Since the prokaryotic DNA appears in a circular form, the requirement of Telomeres does not exist anymore and so unlike eukaryotic chromosomes, which can be affected by the cytoplasmic enzymes and need proper protection, prokaryotic chromosomes do not entail such protection against degradation enzymes.
DNA Repair Mechanism:
Not everything is always fool proof to the dot. Sometimes, even the intricate functioning machinery of our body may make mistakes, and the impact may vary depending on the location and intensity of the derailing. Such are the cases observed during the process of DNA replication, where the DNA polymerase enzyme is responsible for production of daughter DNA molecules might end up creating a mistake. These mistakes are known as a ‘mutation’ in the genome of an organism. The mutation caused are mainly of two main types – spontaneous mutation which occurs due to the course of action occurring naturally in our body, and induced mutation which occurs due to the exterior environmental factors such as UV or X-ray exposure, chemicals, etc. The level of mutation might vary from being a small nitrogenous base mistake, known as a point mutation or even cause a chromosomal part being mutated to a full-fledge chromosomal deletion or addition, causing diseases like Turner syndrome.
To prevent such situations, there are special inbuilt mechanisms that include proofreading of the newly synthesized DNA molecules, making sure in the start that the process of DNA replication is successful. The proofreading of the new daughter DNA molecules is carried out by DNA polymerase. If an error is recognized, DNA Polymerase then initiates the process of DNA repairing.
There are two main types of DNA repair mechanisms. The first one is known as the mismatch repair mechanism. As the name suggests the error occurring in this situation is that the nitrogenous bases are mismatched and therefore no hydrogen bond exists between them. Once the DNA polymerase recognizes the situation is, first of all, excises the region containing the mismatched nitrogenous base pair. Then the DNA polymerase moves on to synthesizing a whole new strand containing the correct nitrogenous base pairing by adding the nucleotide to the 3’ free end carbon. This results in the rectification of mismatch error that occurred during the DNA replication mechanism.
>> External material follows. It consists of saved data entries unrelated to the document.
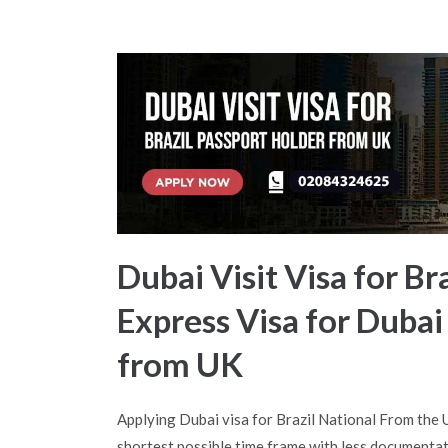
Dubai Visit Visa for Br
Express Visa for Dubai
from UK
Applying Dubai visa for Brazil National From the
shortest possible time frame with less documentat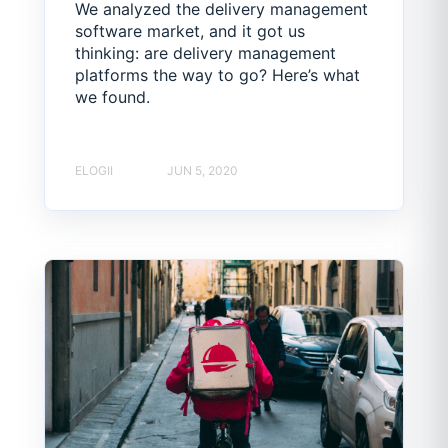
We analyzed the delivery management
software market, and it got us
thinking: are delivery management
platforms the way to go? Here’s what
we found.
ELOGII
JUN 5, 2020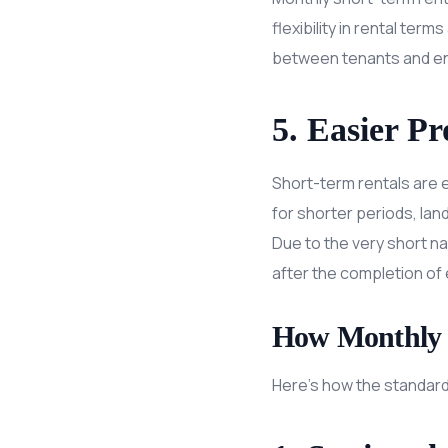
flexibility in rental ter
between tenants and ens
5. Easier P
Short-term rentals are 
for shorter periods, lan
Due to the very short n
after the completion of 
How Monthly 
Here’s how the standard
The other type of DNA repair mechanism is known as the nucleotide excision repair mechanism. Although it is almost similar to the mismatch repair mechanism as it uses the excision technique. But the error actually occurs due to the impaired nucleotide found during the proofreading of the newly synthesized daughter DNA molecule. Therefore, the nucleotides are simply removed, and correct nucleotides are added. But this requires ligase to bind the sugar-phosphate backbone of the leader of the daughter DNA molecule, making the replication of DNA successful.